Teachers, School and Society

This course focused heavily on the social ramifications of education – how education fits in with the broader social goals of our culture. As an example, we discussed the increased focus on math and science in American K-12 curricula after the Soviets launched Sputnik, and how consciousness of multiculturalism is increasingly coming to the fore in a culture with a burgeoning minority population.

I gained some insights in this course that I might never have otherwise even considered. I’m predominantly a techie; I’m very interested in the learning process, but I’ve been pretty specific in focusing on learning strictly within the purview of how we apply technology to it. In other courses, I studied the interface between learner and content – whether that interface was a software agent, an application or a multimedia presentation. Well or poorly implemented software design has a direct bearing on a successful learning outcome. What this course emphasized to me is that the learner is no small part of that equation, either.
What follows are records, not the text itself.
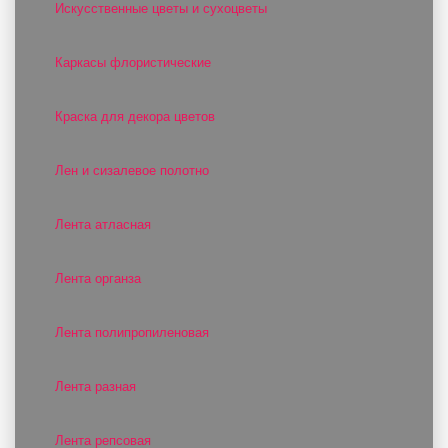
Искусственные цветы и сухоцветы
Каркасы флористические
Краска для декора цветов
Лен и сизалевое полотно
Лента атласная
Лента органза
Лента полипропиленовая
Лента разная
Лента репсовая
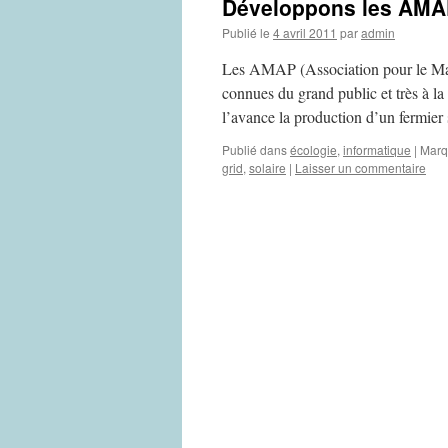
Développons les AMAP 
Publié le
4 avril 2011
par
admin
Les AMAP (Association pour le Mai
connues du grand public et très à la
l’avance la production d’un fermie
Publié dans
écologie
,
informatique
|
Marq
grid
,
solaire
|
Laisser un commentaire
In Dr. O’Bannon’s web design class, when we created our instructional site, we specified a target audience, and geared the content toward that audience. A site designed for college graduates wouldn’t use a third grade reading level and similar graphics. By the same token, our CSE 504 class really underscored that cultural differences can play a potentially large role in how two different people can perceive and respond to the same information. We had a Latino student in this class who said he had had a really difficult time in literature discussion courses. He had been raised being told in no uncertain terms, to always, always, always respect his teacher – to the extent that he felt uncomfortable verbalizing disagreement. If the teacher says, “this is what this passage means,” that’s the end of it. He said it took him literally years to essentially reprogram his behavior so that he didn’t hesitate to express his differing opinions in situations like those. We also talked about pervasive gender bias in the classroom, and in textbooks. On another day, we had a guest speaker come in and give a lesson and quiz on Feng Shui – completely in Mandarin Chinese. No one in the class understood a word of it, which was exactly the point in emphasizing the challenges faced by students for whom English is a second language.

It comes around to this: In instructional design, you do well to remember and plan for the different places from which your learners are perceiving your lessons. I wrote a paper on technology in education, that discussed how one of the goals Americans typically attribute to our educational system is to provide equality of opportunity to our citizens. In our course readings, we learned that students who grow up with computers in the home typically enter school with greater math and reading skills. Those same students also typically come from backgrounds with higher socioeconomic standing. I stated in this paper that, given that there are a number of career fields which require computer proficiency, schools are basically thrust into a position of having to level the playing field if we’re going to see students from poorer socioeconomic backgrounds having opportunities to enter technical fields.